*WHAT YOU NEED TO DO*
Write out the data exactly as given, dropping every picture.
━━━━━ EXTRACTED DATA ━━━━━
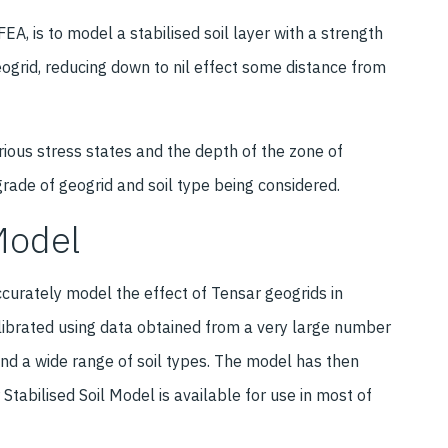
EA, is to model a stabilised soil layer with a strength
geogrid, reducing down to nil effect some distance from
arious stress states and the depth of the zone of
grade of geogrid and soil type being considered.
Model
curately model the effect of Tensar geogrids in
librated using data obtained from a very large number
 and a wide range of soil types. The model has then
Stabilised Soil Model is available for use in most of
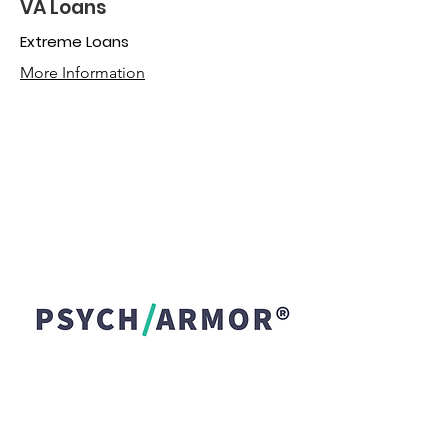
VA Loans
Extreme Loans
More Information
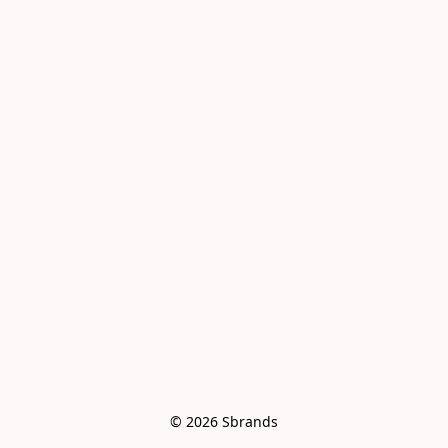
© 2026 Sbrands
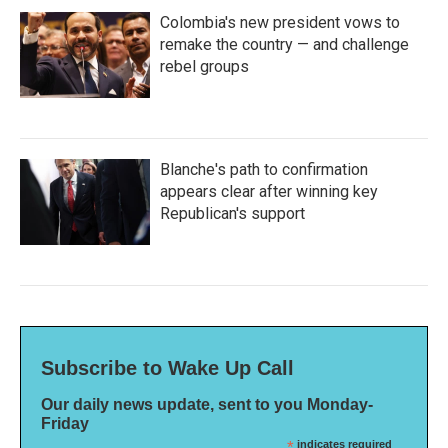
Colombia's new president vows to
remake the country — and challenge
rebel groups
Blanche's path to confirmation
appears clear after winning key
Republican's support
Subscribe to Wake Up Call
Our daily news update, sent to you Monday-
Friday
*
indicates required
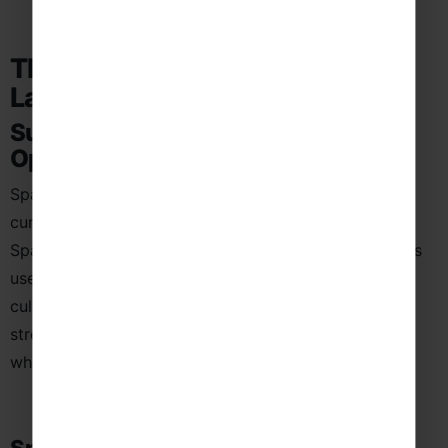
The Educational Value of a
Language School Trip to Spain
Subject-Specific Learning
Opportunities
Spanish language school trips provide powerful,
curriculum-linked learning by placing students in
Spanish-speaking environments where the language is
used in everyday life. Through real-life interactions,
cultural experiences, and guided visits, students
strengthen their understanding of Spanish in context
while building confidence in speaking and listening.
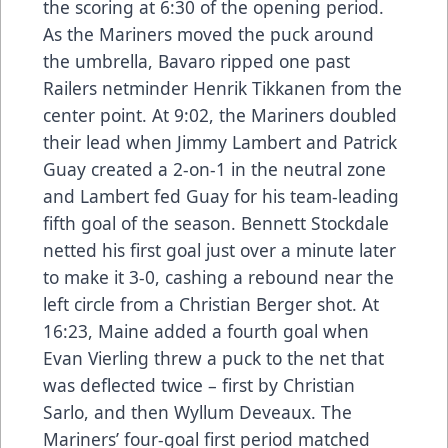
the scoring at 6:30 of the opening period.
As the Mariners moved the puck around
the umbrella, Bavaro ripped one past
Railers netminder Henrik Tikkanen from the
center point. At 9:02, the Mariners doubled
their lead when Jimmy Lambert and Patrick
Guay created a 2-on-1 in the neutral zone
and Lambert fed Guay for his team-leading
fifth goal of the season. Bennett Stockdale
netted his first goal just over a minute later
to make it 3-0, cashing a rebound near the
left circle from a Christian Berger shot. At
16:23, Maine added a fourth goal when
Evan Vierling threw a puck to the net that
was deflected twice – first by Christian
Sarlo, and then Wyllum Deveaux. The
Mariners’ four-goal first period matched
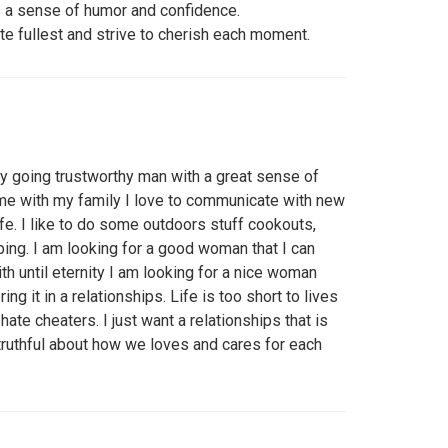
s a sense of humor and confidence.
lute fullest and strive to cherish each moment.
sy going trustworthy man with a great sense of
ime with my family I love to communicate with new
ife. I like to do some outdoors stuff cookouts,
pping. I am looking for a good woman that I can
th until eternity I am looking for a nice woman
ing it in a relationships. Life is too short to lives
hate cheaters. I just want a relationships that is
 truthful about how we loves and cares for each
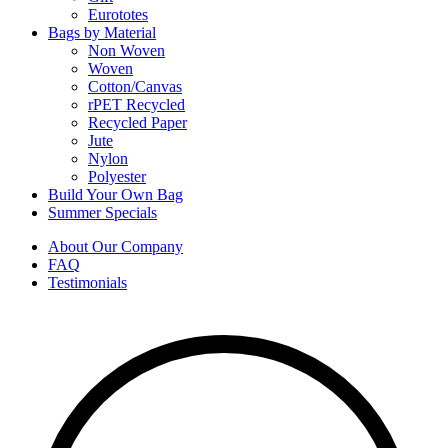
Eurototes
Bags by Material
Non Woven
Woven
Cotton/Canvas
rPET Recycled
Recycled Paper
Jute
Nylon
Polyester
Build Your Own Bag
Summer Specials
About Our Company
FAQ
Testimonials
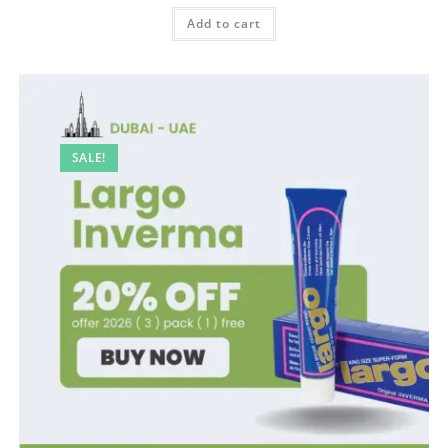
was:
is:
100,00 AED.
80,00 AED.
Add to cart
SALE!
━━━━━
*RESULT OF THE EXERCISE*
EA, is to model a stabilised soil layer with a strength
geogrid, reducing down to nil effect some distance from
arious stress states and the depth of the zone of
grade of geogrid and soil type being considered.
Model
curately model the effect of Tensar geogrids in
librated using data obtained from a very large number
 and a wide range of soil types. The model has then
Stabilised Soil Model is available for use in most of
VA Loans
Extreme Loans
More Information
© 2026 Sbrands
Colombia's new president vows to
remake the country — and challenge
rebel groups
Blanche's path to confirmation
appears clear after winning key
Republican's support
Subscribe to Wake Up Call
Our daily news update, sent to you Monday-
Friday
*
indicates required
The Educational Value of a
Language School Trip to Spain
Subject-Specific Learning
Opportunities
Spanish language school trips provide powerful,
curriculum-linked learning by placing students in
Spanish-speaking environments where the language is
used in everyday life. Through real-life interactions,
cultural experiences, and guided visits, students
strengthen their understanding of Spanish in context
while building confidence in speaking and listening.
the scoring at 6:30 of the opening period.
As the Mariners moved the puck around
the umbrella, Bavaro ripped one past
Railers netminder Henrik Tikkanen from the
center point. At 9:02, the Mariners doubled
their lead when Jimmy Lambert and Patrick
Guay created a 2-on-1 in the neutral zone
and Lambert fed Guay for his team-leading
fifth goal of the season. Bennett Stockdale
netted his first goal just over a minute later
to make it 3-0, cashing a rebound near the
left circle from a Christian Berger shot. At
16:23, Maine added a fourth goal when
Evan Vierling threw a puck to the net that
was deflected twice – first by Christian
Sarlo, and then Wyllum Deveaux. The
Mariners’ four-goal first period matched
s a sense of humor and confidence.
lute fullest and strive to cherish each moment.
sy going trustworthy man with a great sense of
ime with my family I love to communicate with new
ife. I like to do some outdoors stuff cookouts,
pping. I am looking for a good woman that I can
th until eternity I am looking for a nice woman
ing it in a relationships. Life is too short to lives
hate cheaters. I just want a relationships that is
 truthful about how we loves and cares for each
Eurototes
Bags by Material
Non Woven
Woven
Cotton/Canvas
rPET Recycled
Recycled Paper
Jute
Nylon
Polyester
Build Your Own Bag
Summer Specials
About Our Company
FAQ
Testimonials
was:
is:
100,00 AED.
80,00 AED.
Add to cart
SALE!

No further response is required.